William Gibson's 6 favorite books
Dracula by Bram Stoker (Viking Penguin, $12). The mother of all airport thrillers, amazingly, and like the movies only in part. Stoker single- handedly invented a couple of major modern genres here.
The Time Machine by H.G. Wells (Random House, $5). For my money, this was the birth of modern science fiction. Mary Shelley invented science fiction with Frankenstein, but The Time Machine is something else. I like to try to imagine people reading this when it was originally published as a newspaper serial in 1895 England. Still unforgettable, thrilling, haunting.

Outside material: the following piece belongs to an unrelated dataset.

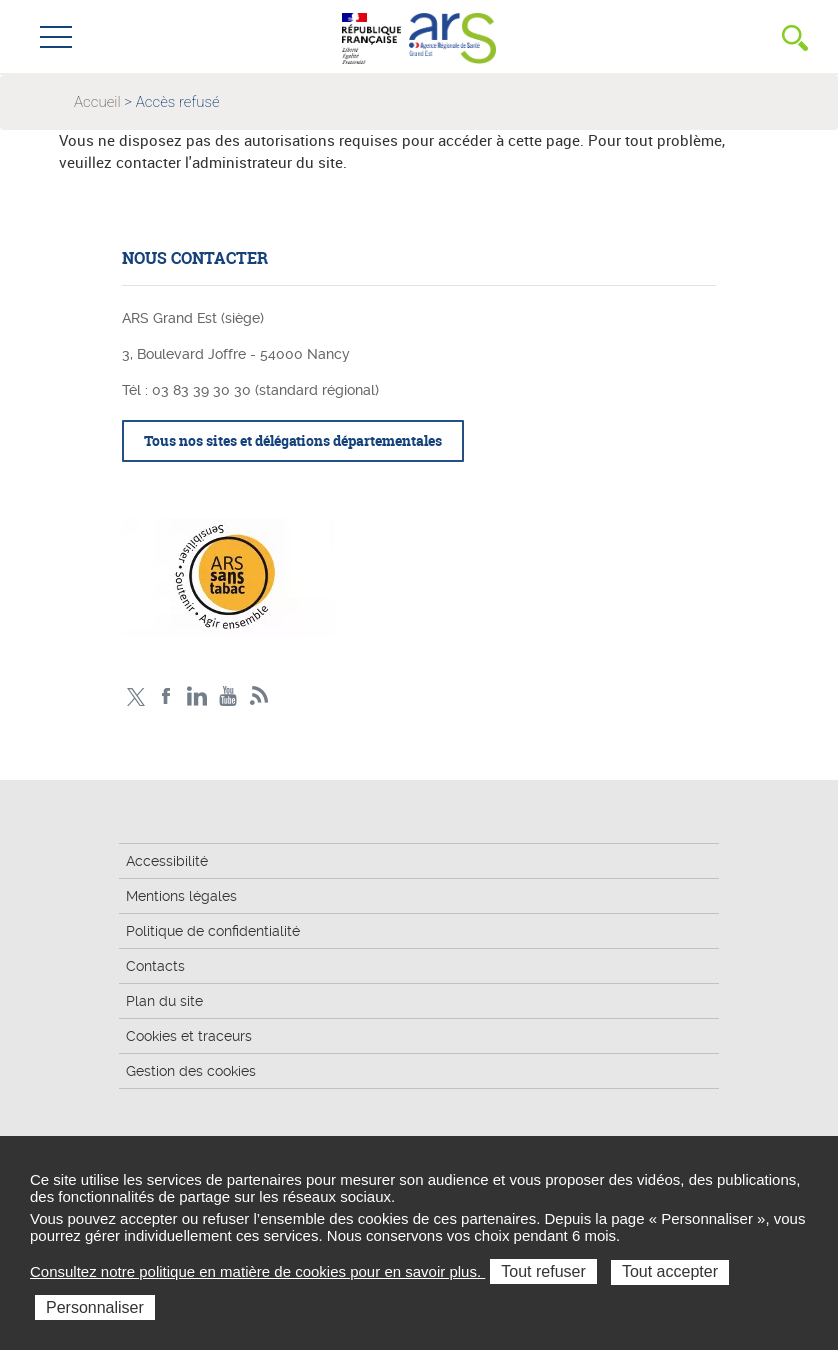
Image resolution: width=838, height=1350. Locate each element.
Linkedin (197, 696)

Dhalgren by Samuel R. Delany (Vintage, $20). Huge, weird, disorienting, and great fun if you don't mind not knowing exactly what's going on, Dhalgren is the closest thing science fiction has produced to a genuinely experimental novel. All the action is set in and around a Midwestern city that's vanished into a weird, lawless catastrophe that functions as a sort of black hole. Not for everyone, but if you like it, you never forget it. Dhalgren reads like the Sixties felt.
The Stars My Destination by Alfred Bester (Vintage, $28). When Bester wrote this in the 1950s, he was a sharp young ad exec on Madison Avenue, and as such quite unlike any of his contemporary science fiction writers. He combines classic storytelling ability and a gorgeously wild imagination with a witty urban sophistication.
Random Acts of Senseless Violence by Jack Womack (Grove, $13.50). This brilliantly dark coming-of-age novel takes the form of a diary written by 12-year-old Lola Heart. In a collapsing New York City where disease and violence run rampant and the middle class is starting to cease to exist, she arcs from sweet innocence to unutterable savagery.
The Alteration by Kingsley Amis (NYRB Classics, $15). The great lost "alternate history" novel, on a par with Philip K. Dick's The Man in the High Castle. Amis gives us 1976, but in a world in which the Reformation never happened because Martin Luther cut a deal with the pope centuries earlier.